The same dot product, run over every position of a small grayscale image. Each kernel is a tiny pattern that the filter responds to: edges, blurs, sharpens. Stack many of these and you have a CNN.

input (48×48)

kernel (3×3)

-1
0
1
-2
0
2
-1
0
1

Cyan cells are positive weights (this pixel adds to the output), magenta are negative (this pixel subtracts). Edge kernels arrange positive and negative on opposite sides — the filter responds maximally to brightness changes in that direction.

output (46×46)

The same dot product as in 1D, just slid over a 2D grid. The output is smaller because the kernel cannot extend past the edges (we use 'valid' padding). Stack many 2D convolutions and you get a CNN — every layer is just the same translation-equivariant linear operation, with learned kernels.

Interactive: Translation Equivariance

Two pipelines, same final result. Translate-then-convolve equals convolve-then-translate. This is the algebraic identity that makes CNNs the right architecture for images — every learned filter automatically generalizes across the whole spatial domain.

Pipeline A  →  translate, then convolve

translated input

conv(translated)

Pipeline B  →  convolve, then translate

original input

translate(conv)

interior residual: 6.00e-1

Move the shift sliders. The two pipelines give pixel-identical outputs in the interior (any tiny residual is from boundary clipping when the translation pushes content off the visible canvas). That is translation equivariance: Ts(f ∗ k) = (Tsf) ∗ k.

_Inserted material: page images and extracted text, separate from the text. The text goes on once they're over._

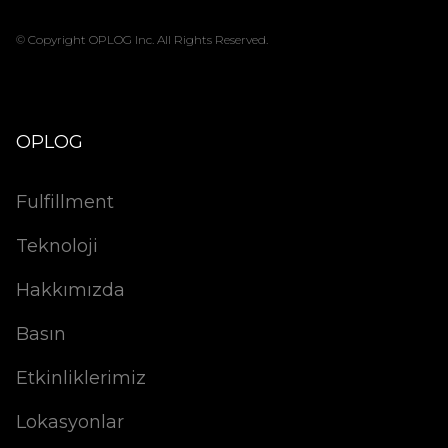
© Copyright OPLOG Inc. All Rights Reserved.
OPLOG
Fulfillment
Teknoloji
Hakkımızda
Basın
Etkinliklerimiz
Lokasyonlar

It is the defining property of a CNN layer — and the reason convolution shows up in physics, signal processing, and ML wherever translations are a symmetry. See Representation Theory for the full algebraic picture.

Interactive: Pooling and Local Invariance

Max pooling keeps only the strongest activation in each window. The result is a smaller feature map that hardly changes when you nudge the input — pooling deliberately throws away precise spatial information in exchange for invariance.

feature map (8×8)

max pool (4×4)

Hover an output cell to see which input window it came from.

Invariance check  →  shift the input and re-pool

shifted feature map

max pool of shifted

raw mean |diff|: 0.130
pooled mean |diff|: 0.130

Convolution is equivariant to translation — translate the input, the output translates the same way. Pooling adds a controlled amount of invariance: small input shifts often leave the pooled output (almost) unchanged, because the max in a 2×2 window doesn't care which of those 4 cells produced it. Equivariance preserves structure across layers; invariance discards what the network has decided not to care about. CNNs interleave both.

The math objects

  • Convolution: (f ∗ g)(x) = Σt f(t) g(x − t). In every deep learning library, the operation is actually cross-correlation (no kernel flip), but the algebraic property of equivariance is the same.
  • Translation group ℤd: the abelian group of integer shifts on a d-dimensional grid. It acts on the space of functions f : ℤd → ℝ by (Tsf)(x) = f(x − s).
  • Equivariance: a map L is G-equivariant if L ∘ Tg = Tg ∘ L for every g ∈ G. Convolution is the prototypical example for the translation group. Schur's lemma plus a Fourier argument shows that every translation-equivariant linear map on functions is a convolution.
  • Equivariance vs invariance: equivariance means structure is preserved (the output transforms predictably). Invariance means structure is discarded (the output does not transform at all). A pooled-then-classified CNN goes equivariant → equivariant → ... → invariant.
  • Geometric deep learning: swap the translation group for rotations (SO(2), SO(3)), permutations (graph neural networks), or gauge transformations (mesh CNNs). The corresponding equivariant linear maps are no longer ordinary convolutions, but the recipe — pick your group, find its equivariant maps — is the same.

Key takeaways

  • Convolution is the dot product of a kernel with every sliding window of the input — the same operation in 1D, 2D, and beyond.
  • A CNN layer is the unique linear map (up to choice of kernel) that is equivariant under translations: Ts(f ∗ k) = (Tsf) ∗ k.
  • Equivariance preserves structure. Invariance discards it. Convolutions are equivariant; pooling moves the network toward invariance.
  • Generalize to other groups (rotations, permutations) and you get the field of geometric deep learning. The mathematics is representation theory.